Yes, I will do a grow journal


----------



## snuggles (Feb 3, 2008)

Nice set up and room. Good luck with it.


----------



## I'ma Joker Midnight Toker (Feb 3, 2008)

snuggles said:
			
		

> Nice set up and room. Good luck with it.


 
One can only hope...dam the Pats lost, I maybe dead by morning...toke one for the Big Guy, goodbye cruel world....:cry: :cry:


----------



## BenDover (Feb 4, 2008)

wow, very nice setup! I'm jealous.


----------



## I'ma Joker Midnight Toker (Feb 6, 2008)

Well I got my big 4ft umbrella reflector together, twas a pain, it's for a 600 digital MH/HPS. I'll start hanging panda vinyl tomorrow, should be ready to go by the weekend, still got the seedling set-up to do as well, that tomorrow as I have to start germing. Till later...


----------



## ClosetGrow420 (Feb 6, 2008)

Wow, cant wait for this grow!!!


----------



## Flyinghigh (Feb 6, 2008)

Wow Wow What a Nice Box there Toker!!! 
Pricey But it is worth every little Bit for GOOOOOD MJ..


----------



## BenDover (Feb 6, 2008)

One word, AWESOME!  lol

Are you going to do two of these? One for veg and one for flower?


----------



## I'ma Joker Midnight Toker (Feb 6, 2008)

BenDover said:
			
		

> One word, AWESOME!  lol
> 
> Are you going to do two of these? One for veg and one for flower?

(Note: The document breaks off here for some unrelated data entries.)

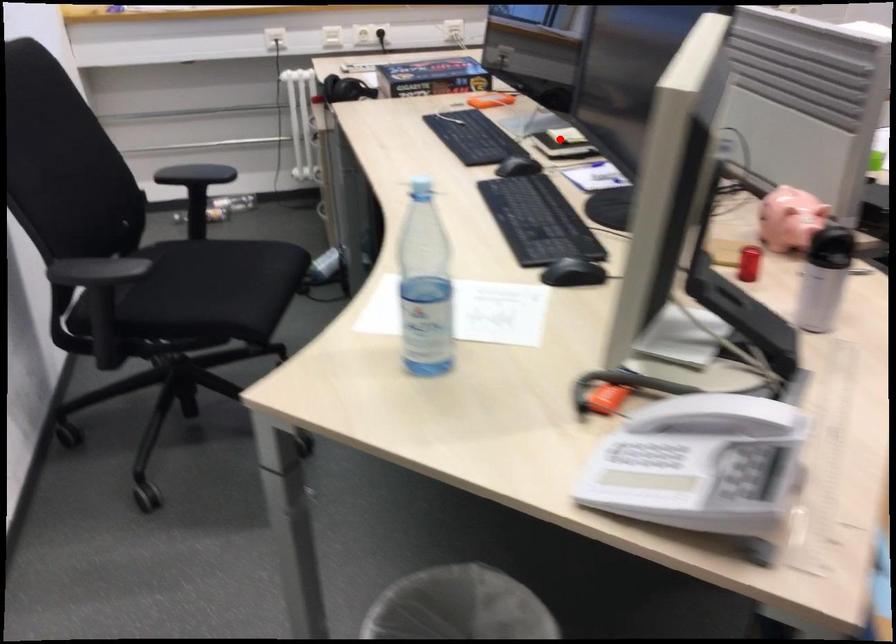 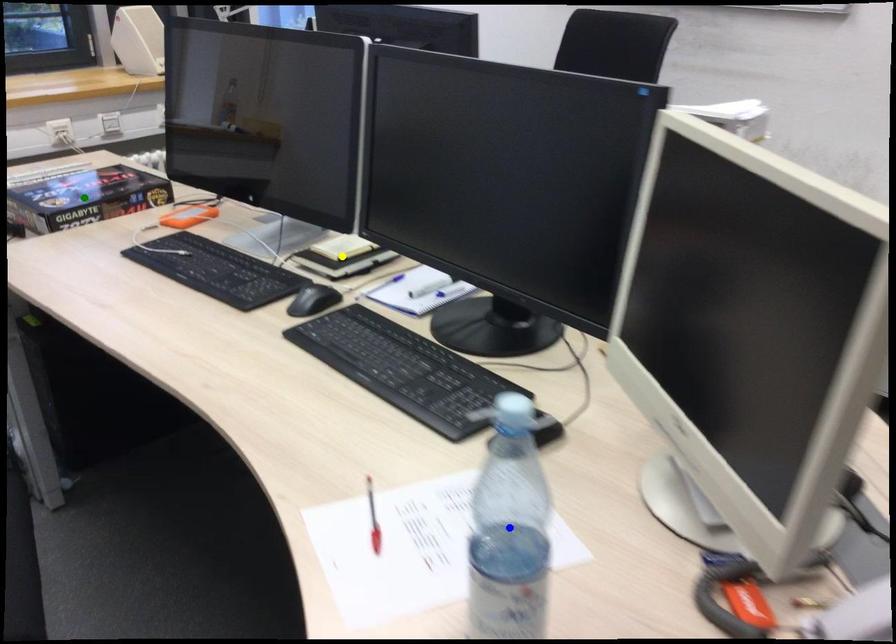 Question: I am providing you with two images of the same scene from different viewpoints. A red point is marked on the first image. You are given multiple points on the second image. Which point in image 2 represents the same 3d spot as the red point in image 1?

Choices:
 (A) yellow point
 (B) blue point
 (C) green point

Answer: (A) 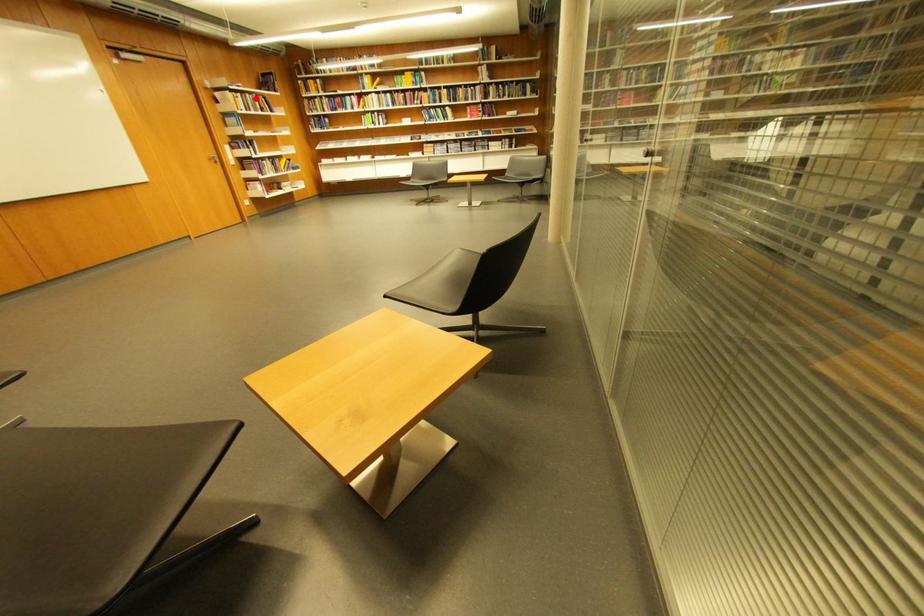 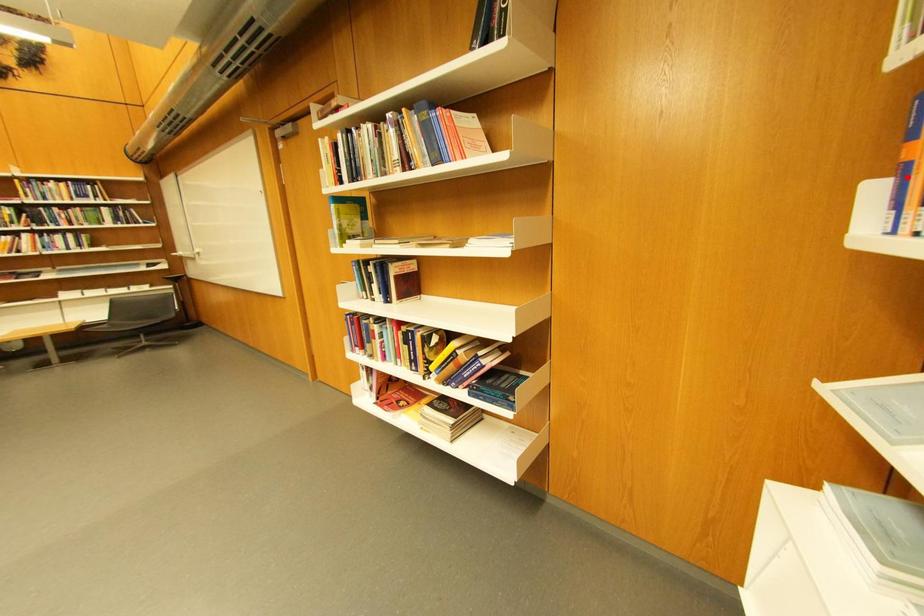 I am providing you with two images of the same scene from different viewpoints. A red point is marked on the first image and another point is marked on the second image. Is the red point in image1 aligned with the point shown in image2?

No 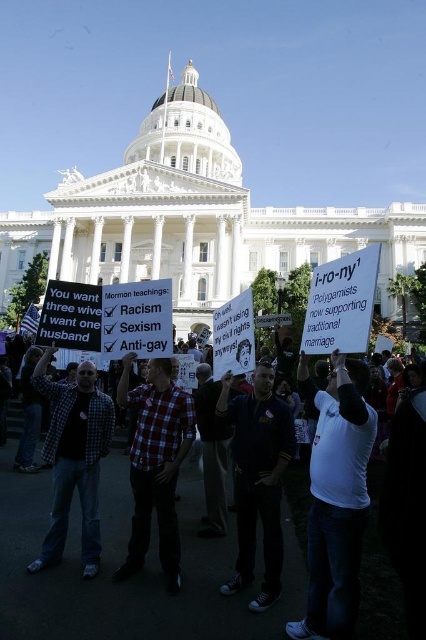 From the picture: You are a photographer standing at the edge of the protest area. You want to take a photo that includes both the white paper signs at center and the plaid shirt at center. Given that your camera has a maximum focus range of 5 meters, will you be able to capture both subjects clearly in the same frame?

The distance between the white paper signs at center and the plaid shirt at center is 6.61 meters. Since your camera can only focus within 5 meters, you won not be able to capture both subjects clearly in the same frame. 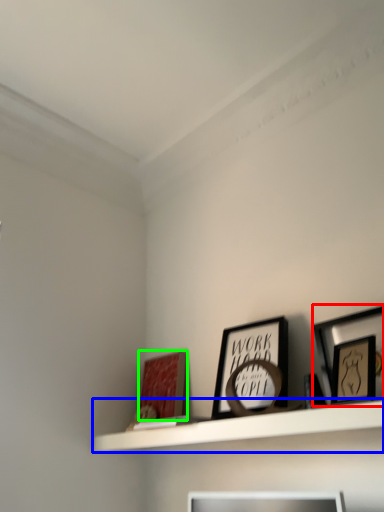 Question: Which object is the farthest from picture frame (highlighted by a red box)? Choose among these: shelf (highlighted by a blue box) or picture frame (highlighted by a green box).

Choices:
 (A) shelf
 (B) picture frame

Answer: (B) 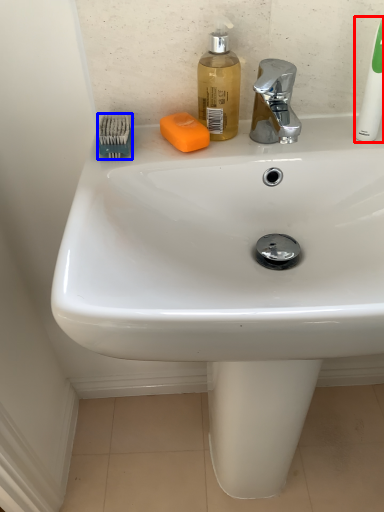 Question: Which object is closer to the camera taking this photo, toothbrush (highlighted by a red box) or brush (highlighted by a blue box)?

Choices:
 (A) toothbrush
 (B) brush

Answer: (A) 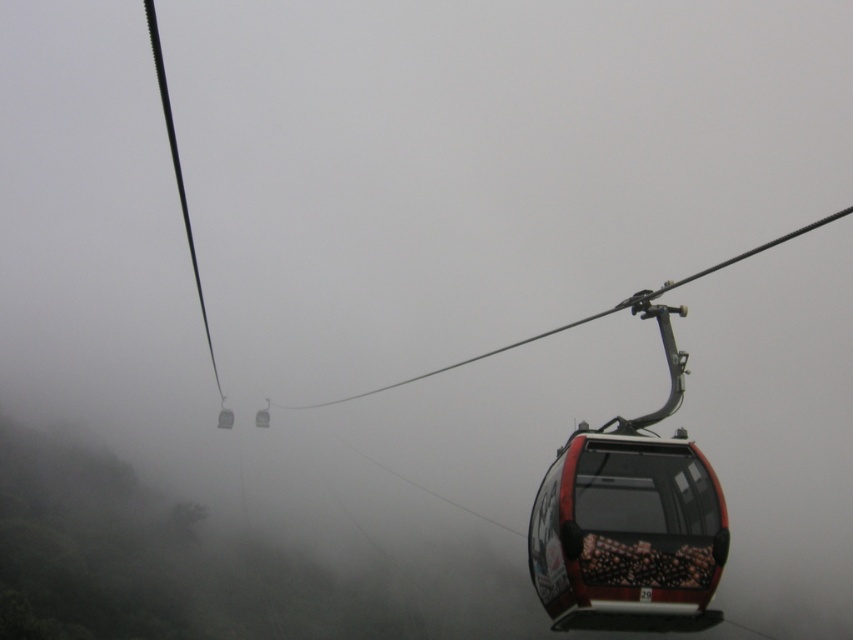 Question: Is the position of metallic gray cable car at center more distant than that of metallic cable car at center?

Choices:
 (A) no
 (B) yes

Answer: (A)

Question: Can you confirm if metallic red cable car at center is positioned to the right of metallic gray cable car at center?

Choices:
 (A) yes
 (B) no

Answer: (A)

Question: Is metallic red cable car at center positioned at the back of metallic cable car at center?

Choices:
 (A) no
 (B) yes

Answer: (A)

Question: Which point is farther to the camera?

Choices:
 (A) metallic cable car at center
 (B) metallic gray cable car at center
 (C) metallic red cable car at center

Answer: (A)

Question: Estimate the real-world distances between objects in this image. Which object is farther from the metallic gray cable car at center?

Choices:
 (A) metallic red cable car at center
 (B) metallic cable car at center

Answer: (A)

Question: Which point is closer to the camera?

Choices:
 (A) metallic red cable car at center
 (B) metallic cable car at center
 (C) metallic gray cable car at center

Answer: (A) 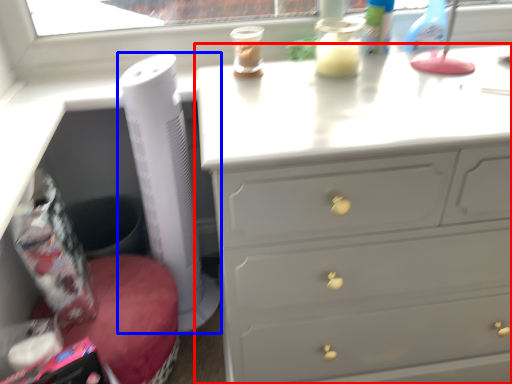 Question: Which of the following is the farthest to the observer, chest of drawers (highlighted by a red box) or appliance (highlighted by a blue box)?

Choices:
 (A) chest of drawers
 (B) appliance

Answer: (B) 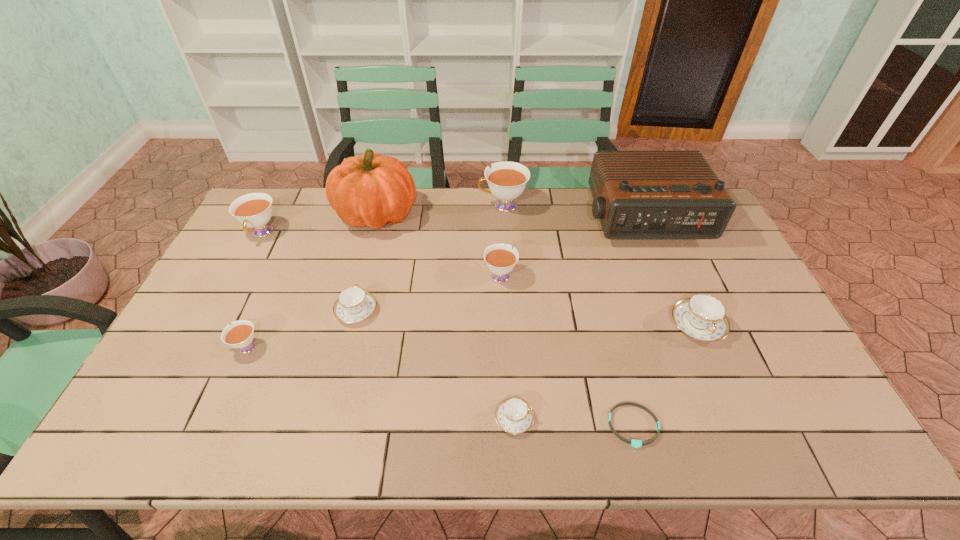 Identify the location of vacant region located on the right of the tallest object. (474, 214).

Locate an element on the screen. This screenshot has height=540, width=960. free region located on the tuning display of the ninth shortest object is located at coordinates (697, 350).

Identify the location of free location located 0.280m on the side of the biggest white teacup with the handle. The height and width of the screenshot is (540, 960). tap(400, 205).

What are the coordinates of `vacant region located on the side of the biggest white teacup with the handle` in the screenshot? It's located at (378, 205).

This screenshot has height=540, width=960. I want to click on vacant region located 0.180m on the side of the biggest white teacup with the handle, so click(x=428, y=205).

The width and height of the screenshot is (960, 540). I want to click on free location located 0.210m on the side of the leftmost teacup with the handle, so click(228, 296).

At what (x,y) coordinates should I click in order to perform the action: click on free space located on the side of the third farthest teacup with the handle. Please return your answer as a coordinate pair (x, y). Looking at the image, I should click on (497, 212).

Image resolution: width=960 pixels, height=540 pixels. What are the coordinates of `vacant space positioned on the side of the third farthest teacup with the handle` in the screenshot? It's located at (499, 246).

Locate an element on the screen. Image resolution: width=960 pixels, height=540 pixels. vacant space located 0.190m on the side of the third farthest teacup with the handle is located at coordinates (498, 223).

At what (x,y) coordinates should I click in order to perform the action: click on vacant space located 0.140m on the side with the handle of the rightmost teacup. Please return your answer as a coordinate pair (x, y). Looking at the image, I should click on (728, 396). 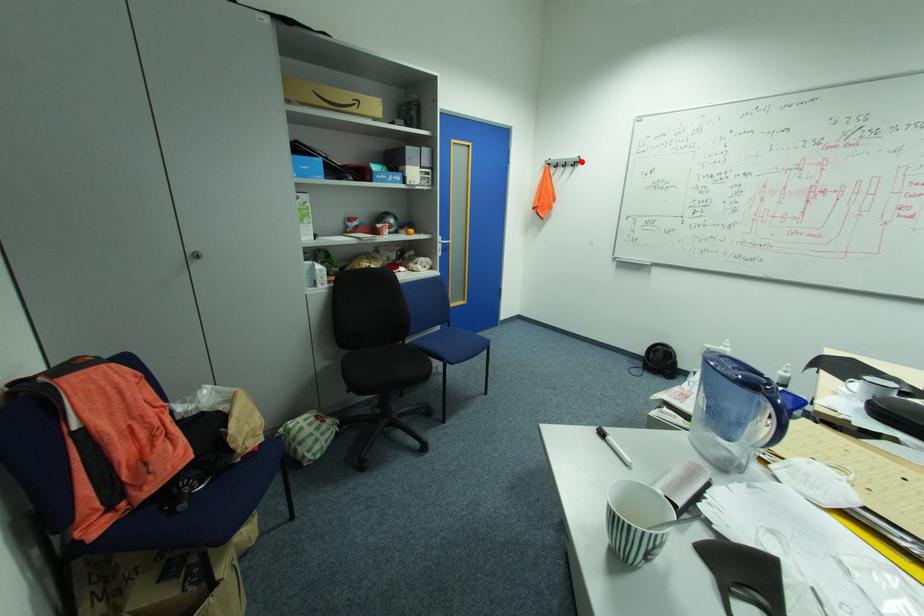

 No, oh my God ....hehe. I've got a small closet for clones and most likely just 2 moms, all under flos. I plan on doing a scrog grow because of the height issue. I went with the recommended 1 per square foot (36) but since it's coming from seed this first grow might only end up having 15 plants or so...just got 25 seeds. I didn't want to send for too many at once, in case they didn't show and now I don't want to start at different stages (so didn't order more), hence the lower count. It will all work out, just veg a tad longer and fill in the spaces. The more plants though the less veg and time till harvest, so more harvests per year...but I don't think I'll run out either way!!! Have to get off here and get to work on that room.  Thanks guys for looking.


----------



## Kupunakane (Feb 6, 2008)

(sniffle), 
   It's a beautiful thing bro, I haven't got the words there dude. I'm all finger tied, I need to get stoned, and go cry somewhere. That is just too sweet for words.
smoke in peace
KingKahuuna


----------



## Disco94 (Feb 6, 2008)

This is like the Atlantis for extra space grow rooms*Thinks while he stares at his bastardized particle board grow room.


----------



## That crazy vancouver guy (Feb 11, 2008)

Impressive, Toker... eager to see a grow in it.


----------



## THCPezDispenser (Feb 11, 2008)

Ah man this is ideal!  If weed was legal, that would be a selling feature of the house!

"3 bedrooms, 2 baths, grow room..."


----------



## forget (Feb 12, 2008)

killer


----------



## Hyperbrandon (Feb 12, 2008)

Man thats looking nice. Good luck with your grow buddy.


----------



## I'ma Joker Midnight Toker (Feb 18, 2008)

:holysheep:  Thanks for the nice comments guys...Here's a little update, slow but still in progress. I had to stop on the flower room and get the veg-clone-seed room done, it's 4' by 5.5' by 6' at the tallest. I have a 68 site cloner and 15 sprouts are in it now. The flower room has most of the walls done, just one more panel. I still have to line the bed, pipe it, etc. You can see the layout, there will be 36 of the black pots, (covered with white panda film). The rail there is 9 inches off the bed and will be used to attach chicken wire for the scrog grow. Hopefully I'll have it have done soon!!! More later...


----------



## SALTROCK (Feb 25, 2008)

Very nice looks like your a pro with that set up.  very very impressive.

Thanks
SALT


----------



## BenDover (Feb 25, 2008)

So, where's the grow journal for the inaugural grow? :joint:


----------